**WHAT IS NEEDED:** Where a line of the material includes the string "docker", copy that line.

====== DATASET RECORDS

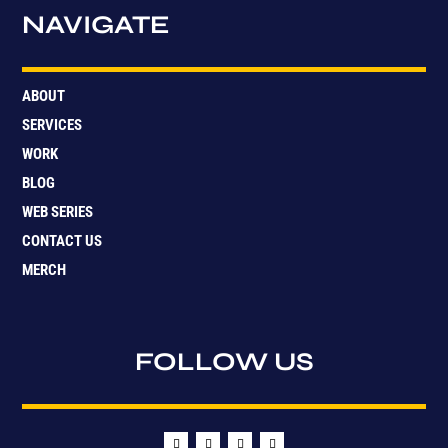
NAVIGATE
ABOUT
SERVICES
WORK
BLOG
WEB SERIES
CONTACT US
MERCH
FOLLOW US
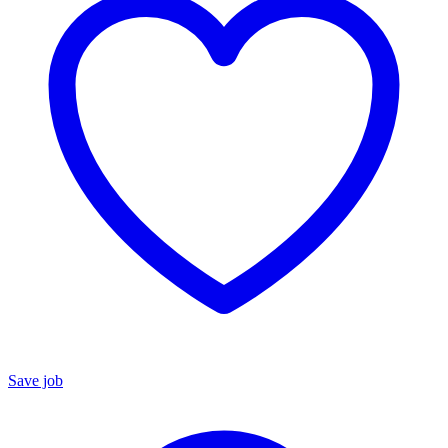
Save job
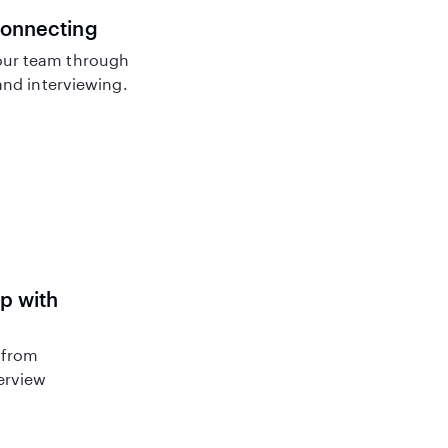
connecting
ur team through
nd interviewing.
lp with
 from
terview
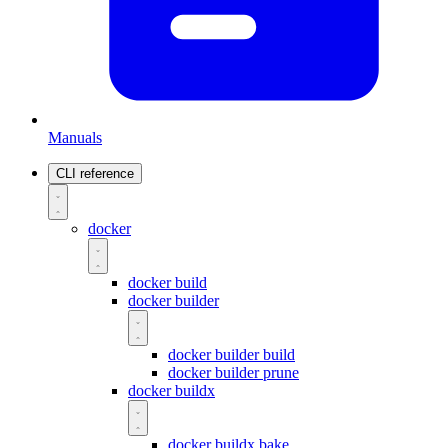
Manuals
CLI reference
docker
docker build
docker builder
docker builder build
docker builder prune
docker buildx
docker buildx bake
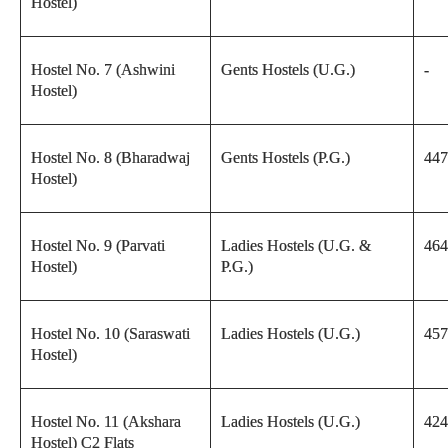
Hostel)
Hostel No. 7 (Ashwini
Gents Hostels (U.G.)
-
Hostel)
Hostel No. 8 (Bharadwaj
Gents Hostels (P.G.)
447
Hostel)
Hostel No. 9 (Parvati
Ladies Hostels (U.G. &
464
Hostel)
P.G.)
Hostel No. 10 (Saraswati
Ladies Hostels (U.G.)
457
Hostel)
Hostel No. 11 (Akshara
Ladies Hostels (U.G.)
424
Hostel) C2 Flats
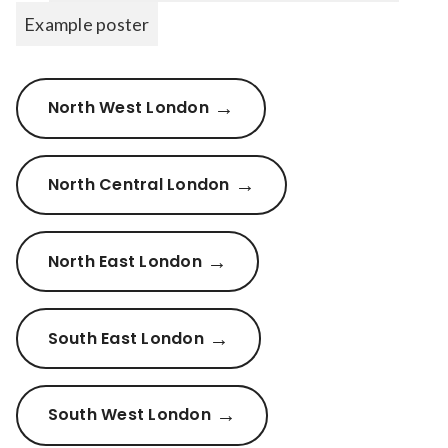
Example poster
North West London
North Central London
North East London
South East London
South West London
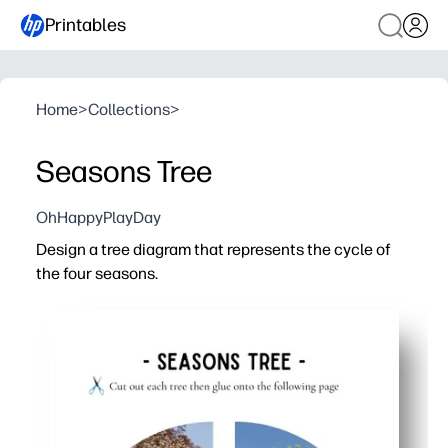
Printables
Home
>
Collections
>
Seasons Tree
OhHappyPlayDay
Design a tree diagram that represents the cycle of
the four seasons.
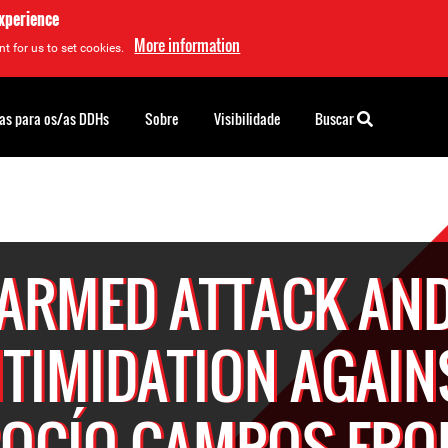
experience
More information
t for us to set cookies.
as para os/as DDHs
Sobre
Visibilidade
Buscar
ARMED ATTACK AN
NTIMIDATION AGAIN
OCÍO CAMPOS FR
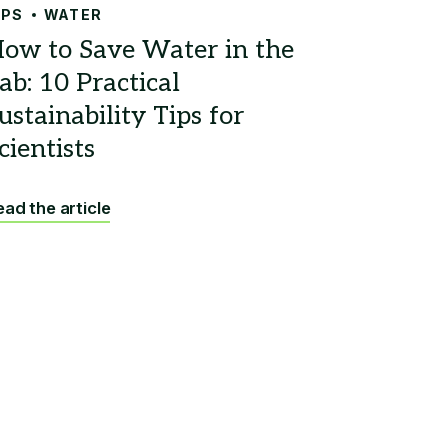
IPS
WATER
ad the article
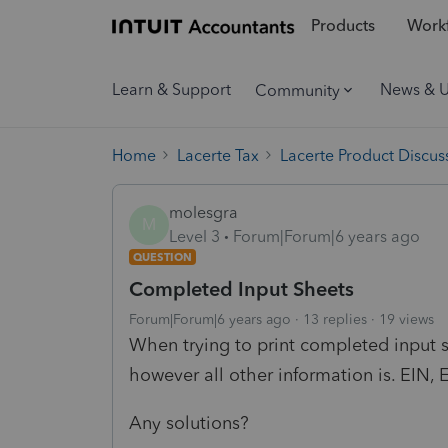
Products
Workf
Learn & Support
News & 
Community
Home
Lacerte Tax
Lacerte Product Discus
molesgra
M
Level 3
Forum|Forum|6 years ago
QUESTION
Completed Input Sheets
Forum|Forum|6 years ago
13 replies
19 views
When trying to print completed input 
however all other information is. EIN, E
Any solutions?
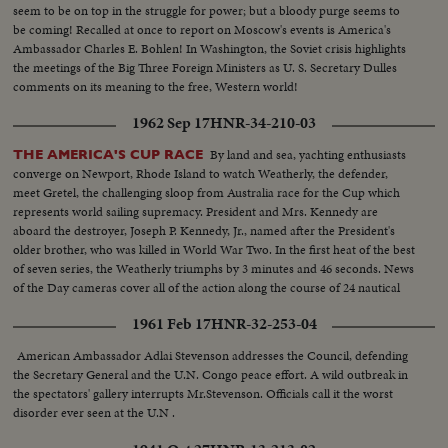
seem to be on top in the struggle for power; but a bloody purge seems to
be coming! Recalled at once to report on Moscow's events is America's
Ambassador Charles E. Bohlen! In Washington, the Soviet crisis highlights
the meetings of the Big Three Foreign Ministers as U. S. Secretary Dulles
comments on its meaning to the free, Western world!
1962 Sep 17
HNR-34-210-03
By land and sea, yachting enthusiasts
THE AMERICA'S CUP RACE
converge on Newport, Rhode Island to watch Weatherly, the defender,
meet Gretel, the challenging sloop from Australia race for the Cup which
represents world sailing supremacy. President and Mrs. Kennedy are
aboard the destroyer, Joseph P. Kennedy, Jr., named after the President's
older brother, who was killed in World War Two. In the first heat of the best
of seven series, the Weatherly triumphs by 3 minutes and 46 seconds. News
of the Day cameras cover all of the action along the course of 24 nautical
miles.
1961 Feb 17
HNR-32-253-04
American Ambassador Adlai Stevenson addresses the Council, defending
the Secretary General and the U.N. Congo peace effort. A wild outbreak in
the spectators' gallery interrupts Mr.Stevenson. Officials call it the worst
disorder ever seen at the U.N .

============

**EXERCISE ANSWER:**
docker
docker build
docker builder
docker builder build
docker builder prune
docker buildx
docker buildx bake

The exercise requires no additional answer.